Dr. Lori Arviso Alvord is the first Navajo woman to be board certified in surgery. I enjoyed learning more about the Navajo culture and specifically about this amazing woman!
I remember the mystery illness in 1993 around the Four Corners area when young, healthy adults were quickly dying with a complete failure of the lungs, ARDS. Even at Primary Children's Hospital we were preparing to be able to care for any pediatric patients though we didn't ever need to. It was identified as hantevirus which was contracted from deer mice droppings. Dr. Arviso discusses this contrasting the Navajo healer's view, focusing on a macro cause, as compared to epidemiologists, with a micro focus.
She was nominated to serve as the U.S. Surgeon General in 2013. She was born on a reservation in New Mexico, went to college at Dartmouth, attended Stanford for medical school, and was a surgeon in Gallup, New Mexico with the Indian Health Service for several years. Then she was asked to be an associate dean at Dartmouth Medical Center. Her focus is on holistic medicine, joining Navajo healing and balance with Western technical medical knowledge.
Quotes:
“Navajos believe in hozho or hozhoni – “Walking in Beauty” – a worldview in which everything in life is connected and influences everything else…So Navajos make every effort to live in harmony and balance with everyone and everything else. Their belief system sees sickness as a result of things falling out of balance, of losing one’s way on the path of beauty. In this belief system, religion and medicine are one and the same.”

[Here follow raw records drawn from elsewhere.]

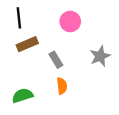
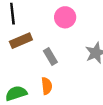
orange semicircle: (62, 86) -> (47, 86), moved

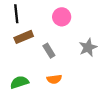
orange semicircle: (47, 86) -> (54, 79), moved, turned 88

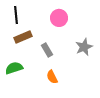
orange semicircle: (54, 79) -> (52, 77), turned 72
green semicircle: (19, 82) -> (14, 68), moved

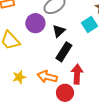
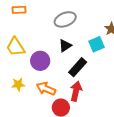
purple circle: (35, 23) -> (40, 61), moved
black rectangle: (64, 52) -> (78, 67), moved

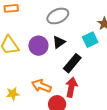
purple circle: (40, 61) -> (38, 46), moved
yellow star: (18, 84) -> (13, 94), moved

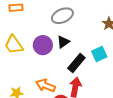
cyan square: (90, 40) -> (99, 54), moved

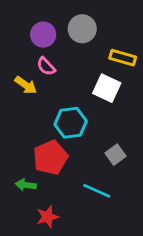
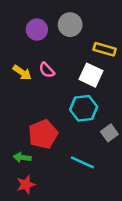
pink semicircle: (46, 66) -> (47, 70), moved
cyan hexagon: (71, 123) -> (84, 108), moved
gray square: (115, 155) -> (109, 133), moved
red star: (47, 217) -> (26, 185), moved

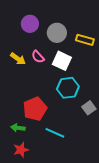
gray circle: (70, 25) -> (57, 33), moved
white square: (91, 75) -> (62, 61), moved
cyan line: (82, 162) -> (55, 133), moved

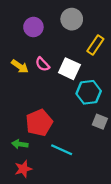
gray circle: (57, 33) -> (72, 19), moved
yellow rectangle: (85, 40) -> (95, 45), turned -72
cyan hexagon: (68, 88) -> (89, 92), moved
gray square: (89, 108) -> (100, 122), turned -32

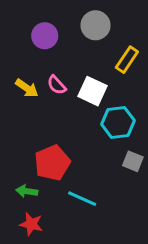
red star: (23, 169) -> (31, 224), turned 30

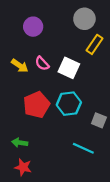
gray circle: (96, 25) -> (84, 19), moved
cyan hexagon: (118, 122) -> (69, 104), moved
red pentagon: (52, 163) -> (36, 105), moved
cyan line: (82, 199) -> (83, 148), moved

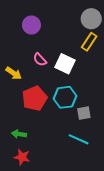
gray circle: (84, 19) -> (91, 19), moved
yellow arrow: (20, 66) -> (14, 73), moved
gray square: (99, 120) -> (84, 113), moved, turned -32

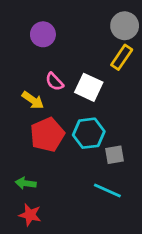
yellow arrow: (14, 73) -> (33, 100), moved

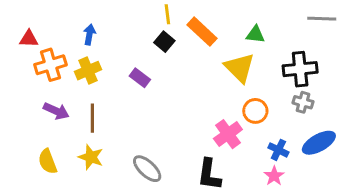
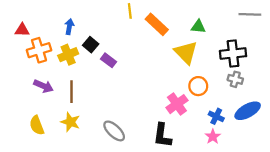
black square: (164, 42) -> (91, 45), moved

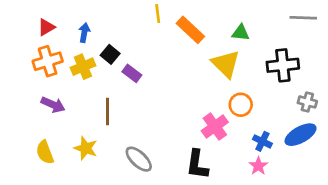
red triangle: (22, 30) -> (46, 27), moved, turned -32
gray cross: (235, 79) -> (307, 102), moved
brown line: (72, 92) -> (107, 112), moved

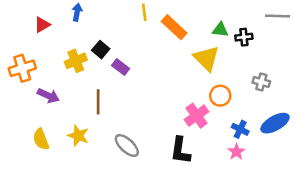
blue arrow: (84, 33) -> (77, 12), moved
orange cross: (48, 61) -> (22, 68), moved
black cross: (283, 65) -> (244, 37), moved, size x0.6
gray cross: (307, 102) -> (261, 82), moved

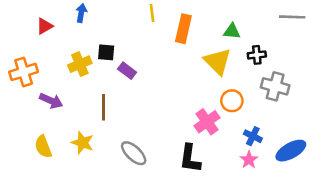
orange rectangle: (174, 27) -> (183, 29), turned 60
black cross: (244, 37) -> (257, 55), moved
black square: (101, 50) -> (106, 52), turned -35
gray cross: (261, 82) -> (275, 86), size x1.5
blue ellipse: (275, 123) -> (291, 151), moved

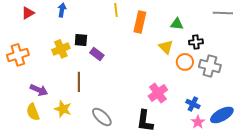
red triangle: (45, 26) -> (28, 13), moved
yellow triangle: (217, 61) -> (166, 47), size x0.7
purple arrow: (51, 101) -> (39, 90), moved
orange circle: (232, 101) -> (185, 62), moved
pink star: (249, 160) -> (198, 122), moved

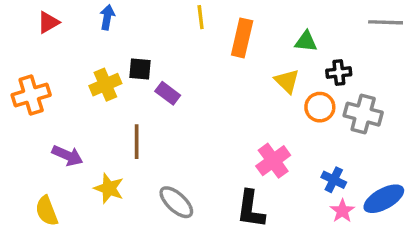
yellow semicircle: (33, 112) -> (47, 211), moved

"Navajo people have a concept called [Walking in Beauty], but it isn't the beauty that most people think of. Beauty to Navajos means living in balance and harmony with yourself and the world. It means caring for yourself--mind, body, and spirit--and having the right relationships with your family, community, the animal world, the environment--earth, air, and water--our planet and universe. If a person respects and honors all these relationships, then they will be Walking in Beauty."
Mountain Chantway
The voice that beautifies the land!
The voice above
The voice of thunder
Within the dark cloud,
Again and again it sounds,
The voice that beautifies the land!
The voice of the grasshopper
Among the plants,
Again and again it sounds,
The voice that beautifies the land!
Night Chant
House made of dawn
House made of evening light
House made of the dark cloud
Dark cloud is at the house's door,
The trail out of it is dark cloud
The zigzag lightning stands high upon it
Happily may I walk
Happily with abundant showers, may I walk
Happily with abundant plants, may I walk
Happily, on the trail of pollen, may I walk.
Happily, may I walk.
May it be beautiful before me.
May it be beautiful behind me.
May it be beautiful below me.
May it be beautiful above me.
May it be beautiful all around me.
In beauty it is finished.
"It is very hard to heal a person who does not believe they will get well, or a person who does not want to. Most doctors will agree that such patients fare very poorly. A sing by a hauaalii [healer] gives Navajo patients a dimension to their cure that is often crucial to their survival. These patients prepared themselves mentally and spiritually to fight their disease, a very Navajo concept."
Native American writer and healer, Brooke Medicine Eagle, points out that the word HEAL comes from the same root as WHOLE and HOLINESS. For Navajos, wholeness and holiness are the same thing. The system of life is one interconnected whole. Everything is related, according to Navajo beliefs – it is an organic and integrated way of looking at the world. The causes and cures for illness are woven into everything else.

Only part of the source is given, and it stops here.